▸ WHAT YOU HAVE TO DO
Up to and including the line with "The image size is (960, 2405).", copy the records below exactly from their first line.

++++++++++++++++++++

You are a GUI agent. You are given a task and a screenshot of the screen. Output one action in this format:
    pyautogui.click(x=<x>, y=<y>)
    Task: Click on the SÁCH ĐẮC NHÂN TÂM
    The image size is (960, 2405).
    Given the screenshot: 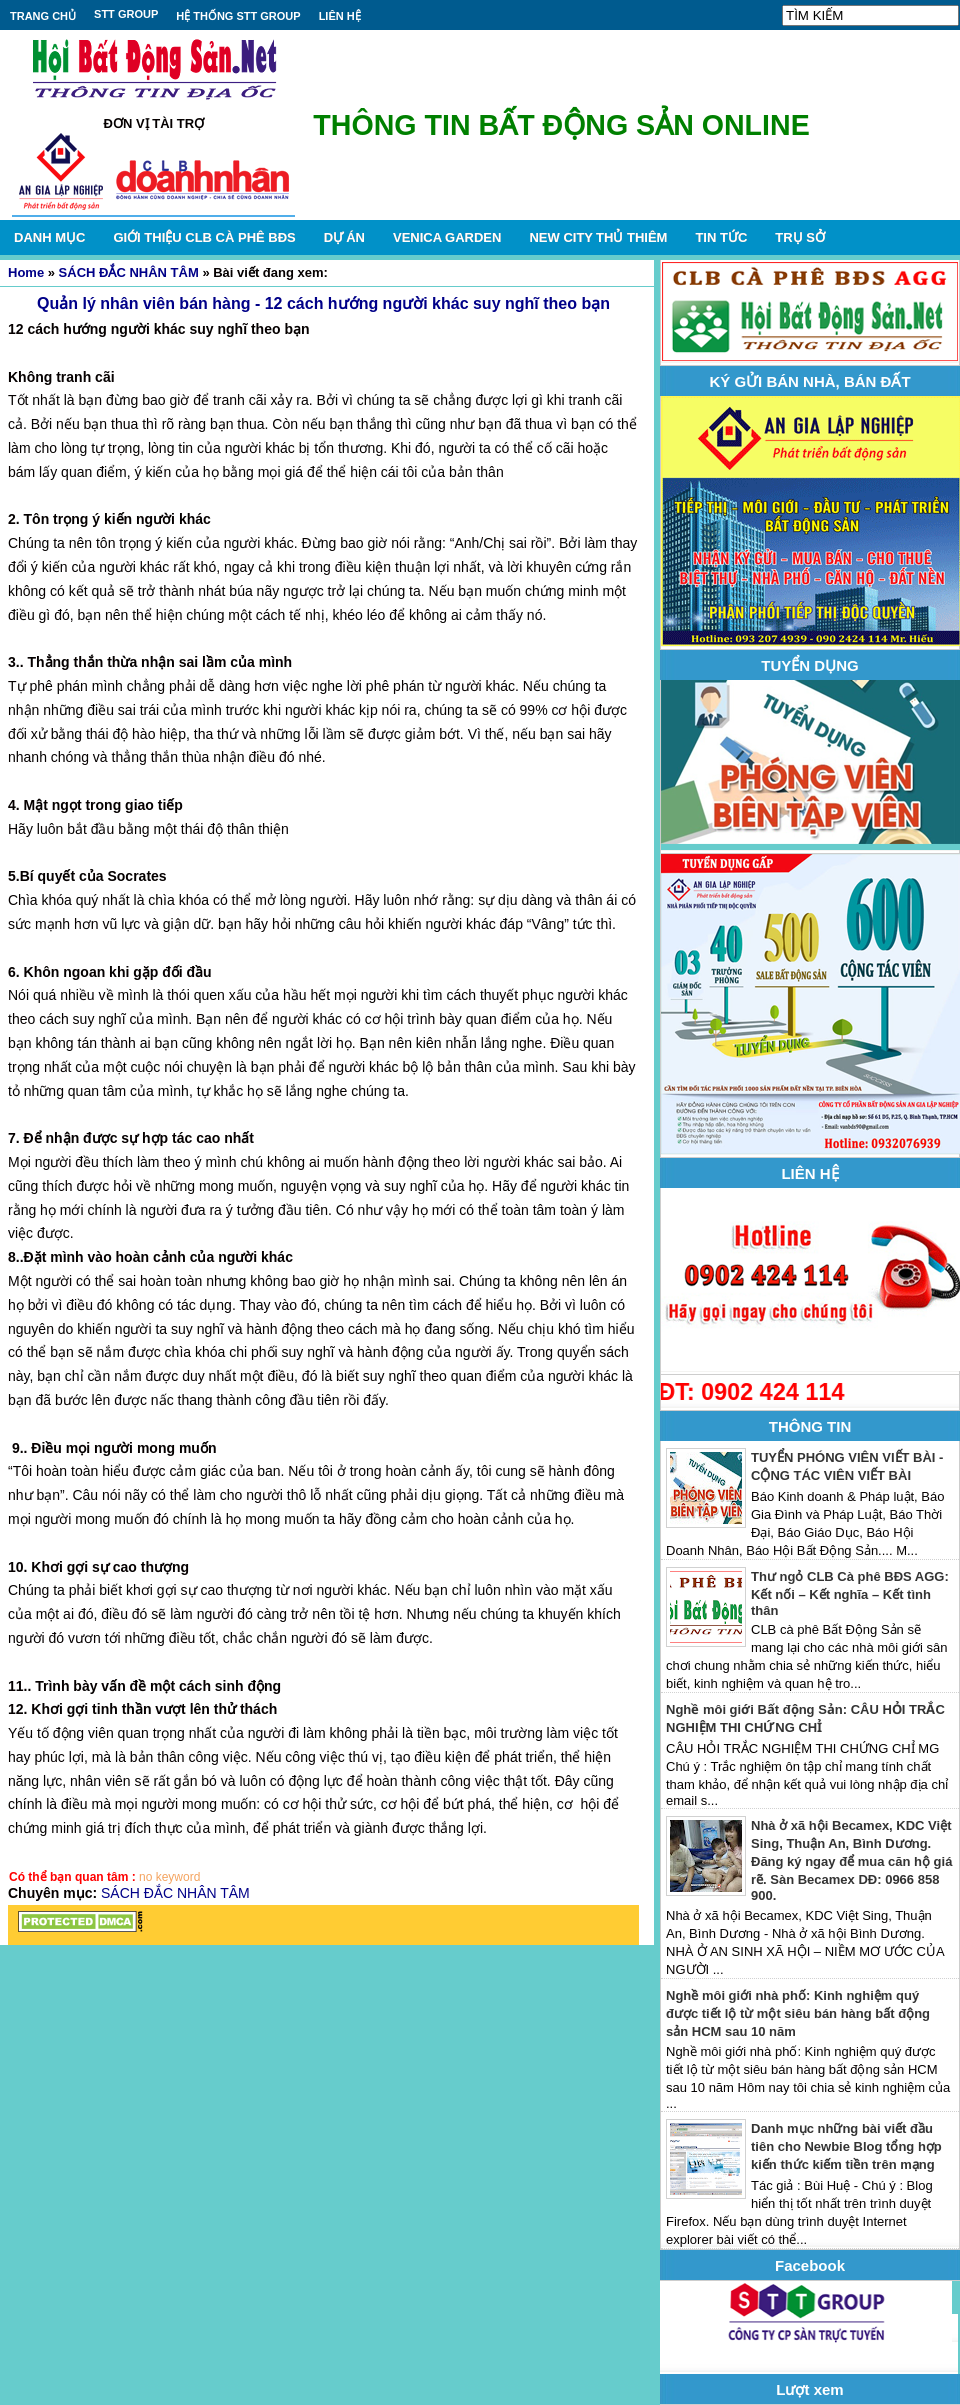 What is the action you would take?
    pyautogui.click(x=129, y=272)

++++++++++++++++++++

▸ TASK ANSWER
You are a GUI agent. You are given a task and a screenshot of the screen. Output one action in this format:
    pyautogui.click(x=<x>, y=<y>)
    Task: Click on the SÁCH ĐẮC NHÂN TÂM
    The image size is (960, 2405).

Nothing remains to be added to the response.